WORKING DATA:
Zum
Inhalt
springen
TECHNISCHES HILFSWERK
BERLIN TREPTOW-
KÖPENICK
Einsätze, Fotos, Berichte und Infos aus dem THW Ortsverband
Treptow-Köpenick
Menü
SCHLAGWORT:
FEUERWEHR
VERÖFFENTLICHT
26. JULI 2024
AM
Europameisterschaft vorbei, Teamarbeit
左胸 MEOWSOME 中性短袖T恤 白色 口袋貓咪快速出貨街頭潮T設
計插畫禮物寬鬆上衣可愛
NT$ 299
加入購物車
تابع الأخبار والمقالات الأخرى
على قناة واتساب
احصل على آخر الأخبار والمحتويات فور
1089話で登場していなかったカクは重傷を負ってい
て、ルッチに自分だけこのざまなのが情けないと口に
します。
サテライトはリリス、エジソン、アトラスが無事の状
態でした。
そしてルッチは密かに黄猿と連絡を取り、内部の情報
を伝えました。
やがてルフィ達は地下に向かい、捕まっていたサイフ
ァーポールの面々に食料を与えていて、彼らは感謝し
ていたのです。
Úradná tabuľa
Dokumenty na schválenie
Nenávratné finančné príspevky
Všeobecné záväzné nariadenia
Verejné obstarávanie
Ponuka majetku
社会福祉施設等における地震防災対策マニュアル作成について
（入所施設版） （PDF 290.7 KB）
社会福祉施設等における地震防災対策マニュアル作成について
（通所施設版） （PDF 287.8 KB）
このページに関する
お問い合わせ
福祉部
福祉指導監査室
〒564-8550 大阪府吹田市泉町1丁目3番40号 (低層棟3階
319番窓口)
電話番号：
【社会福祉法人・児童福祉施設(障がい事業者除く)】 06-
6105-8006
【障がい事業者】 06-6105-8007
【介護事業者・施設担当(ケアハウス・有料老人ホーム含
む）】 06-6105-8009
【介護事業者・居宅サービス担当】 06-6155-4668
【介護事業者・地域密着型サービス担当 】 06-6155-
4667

WHAT YOU WILL DO:
Show all lines in the preceding material that have "الأخبار" in them.

RESULT OF THIS EXERCISE:
تابع الأخبار والمقالات الأخرى
احصل على آخر الأخبار والمحتويات فور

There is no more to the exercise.